The project is dedicated to the life of queer communities in a number of post-soviet cities. The field part of the project took the form of a series of original artistic workshops centred around a well-known artefact called the Dreamachine. These workshops became temporary queer utopias, providing a safe space for dreaming, reflection, creativity and exchange. The initial idea was to use Dreamachine as a source of subjective experiences/images (hereafter ‘dreams’) that are translated into written or oral form (so-called ‘dream reports’) and can subsequently be developed into an artefact using any other artistic medium. For obvious reasons such further development did not happen often, so the material I was working with was mostly dream reports – that is, ideas, thoughts and visions in the form of text. One of the key concepts in our project was the concept of opacity, as opposed to the Western paradigm of visibility and as formulated by Édouard Glissant.
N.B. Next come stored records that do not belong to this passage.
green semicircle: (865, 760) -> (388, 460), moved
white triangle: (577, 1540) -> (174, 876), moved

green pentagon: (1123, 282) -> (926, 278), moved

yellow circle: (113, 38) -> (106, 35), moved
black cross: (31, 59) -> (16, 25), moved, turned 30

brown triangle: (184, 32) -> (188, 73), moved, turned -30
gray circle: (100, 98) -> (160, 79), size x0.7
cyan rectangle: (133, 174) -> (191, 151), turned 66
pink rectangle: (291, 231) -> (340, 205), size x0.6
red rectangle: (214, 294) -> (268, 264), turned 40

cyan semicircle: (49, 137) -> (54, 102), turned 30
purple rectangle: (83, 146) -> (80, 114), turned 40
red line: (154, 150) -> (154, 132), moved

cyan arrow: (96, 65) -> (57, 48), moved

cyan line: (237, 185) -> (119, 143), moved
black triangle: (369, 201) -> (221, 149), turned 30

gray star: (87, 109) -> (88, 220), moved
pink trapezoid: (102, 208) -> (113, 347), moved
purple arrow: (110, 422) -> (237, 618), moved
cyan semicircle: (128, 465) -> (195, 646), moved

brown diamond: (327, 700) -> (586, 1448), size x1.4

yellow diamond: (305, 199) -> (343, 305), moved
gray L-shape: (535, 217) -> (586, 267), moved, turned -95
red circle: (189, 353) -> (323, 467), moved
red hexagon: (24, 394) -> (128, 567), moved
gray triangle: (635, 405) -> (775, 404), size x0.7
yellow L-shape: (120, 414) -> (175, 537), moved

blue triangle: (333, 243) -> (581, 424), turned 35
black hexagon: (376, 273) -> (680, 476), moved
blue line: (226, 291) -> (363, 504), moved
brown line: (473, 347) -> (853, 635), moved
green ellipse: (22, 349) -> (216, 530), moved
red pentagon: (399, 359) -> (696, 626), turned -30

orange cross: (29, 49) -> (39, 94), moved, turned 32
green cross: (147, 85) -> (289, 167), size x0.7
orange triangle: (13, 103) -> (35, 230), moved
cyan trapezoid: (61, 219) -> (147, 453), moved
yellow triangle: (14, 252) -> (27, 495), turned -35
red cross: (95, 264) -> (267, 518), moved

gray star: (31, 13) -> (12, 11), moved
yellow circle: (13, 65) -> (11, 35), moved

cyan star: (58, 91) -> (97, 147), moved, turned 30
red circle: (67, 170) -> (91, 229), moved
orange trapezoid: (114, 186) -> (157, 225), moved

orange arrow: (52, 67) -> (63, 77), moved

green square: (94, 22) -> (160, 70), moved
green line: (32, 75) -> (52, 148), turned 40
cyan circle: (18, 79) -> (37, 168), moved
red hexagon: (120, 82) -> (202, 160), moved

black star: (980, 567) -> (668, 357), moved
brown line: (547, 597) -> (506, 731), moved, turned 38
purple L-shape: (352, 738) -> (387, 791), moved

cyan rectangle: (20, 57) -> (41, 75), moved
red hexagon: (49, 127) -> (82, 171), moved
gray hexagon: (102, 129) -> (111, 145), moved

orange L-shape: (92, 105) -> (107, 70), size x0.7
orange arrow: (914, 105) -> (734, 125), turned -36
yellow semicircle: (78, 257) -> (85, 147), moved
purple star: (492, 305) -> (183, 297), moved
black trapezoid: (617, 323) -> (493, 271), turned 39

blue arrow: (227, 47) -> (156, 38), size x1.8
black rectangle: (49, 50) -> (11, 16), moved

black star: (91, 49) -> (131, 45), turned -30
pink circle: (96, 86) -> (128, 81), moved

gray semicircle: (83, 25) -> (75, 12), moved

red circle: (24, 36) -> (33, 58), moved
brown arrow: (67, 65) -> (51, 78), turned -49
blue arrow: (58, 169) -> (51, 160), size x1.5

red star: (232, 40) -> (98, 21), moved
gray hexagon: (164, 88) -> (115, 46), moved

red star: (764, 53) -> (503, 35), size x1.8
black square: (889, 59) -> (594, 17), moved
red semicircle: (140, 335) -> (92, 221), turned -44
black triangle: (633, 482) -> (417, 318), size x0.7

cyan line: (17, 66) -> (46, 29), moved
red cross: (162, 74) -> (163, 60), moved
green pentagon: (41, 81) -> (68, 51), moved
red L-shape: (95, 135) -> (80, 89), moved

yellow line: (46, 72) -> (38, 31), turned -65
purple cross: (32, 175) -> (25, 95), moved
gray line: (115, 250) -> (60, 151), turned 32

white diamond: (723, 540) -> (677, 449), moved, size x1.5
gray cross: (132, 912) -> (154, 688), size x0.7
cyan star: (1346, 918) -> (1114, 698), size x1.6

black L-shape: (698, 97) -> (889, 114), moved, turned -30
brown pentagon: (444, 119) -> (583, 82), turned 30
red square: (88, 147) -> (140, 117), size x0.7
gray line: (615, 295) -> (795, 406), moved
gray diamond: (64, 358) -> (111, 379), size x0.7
What it meant for us was, first of all, that we prioritised safety and did not disclose either participants or their dreams and conversations that took place inside the ‘magic circle’ of the Dreamachine. My decision to transform the dream reports into a set of images that eventually comprised a deck of associative cards was made in accordance with the opacity paradigm. 


WORKSHOP FOR DREAMING


Being post-soviet outcast ourselves, we felt that despite the specificity of each city, the queer communities everywhere within the post-soviet space share the feeling of estrangement from the local social order dominated by hetero-sexist norms, and this feeling can tap into international solidarity networks. At the same time we did not want to provoke in participants complaints or pain narratives typical for the studies of post-soviet queers. Our intention was to avoid imposing any theoretical frameworks or preconceptions regarding queer lives, whether in the form of questionnaires, interviews or agendas of Western origin. In the context of a research commissioned by the Western academia, even a neutral question like “how are you living here?” can sound like an invitation to talk about the hardships of living a queer life in a homophobic environment. We did not want to set up anything thematically — the point was to find out which topics are considered relevant by the participants themselves. This is the reason why in our research we touched on the quasi-universal topic of dreams. It allowed us to cede the prerogative of setting agenda and suggesting topics to the participants themselves – or, more precisely, not even to the participants as such but to their unconsciousness responsible for producing dreams — or daydreams – with the little help of the Dreamachine.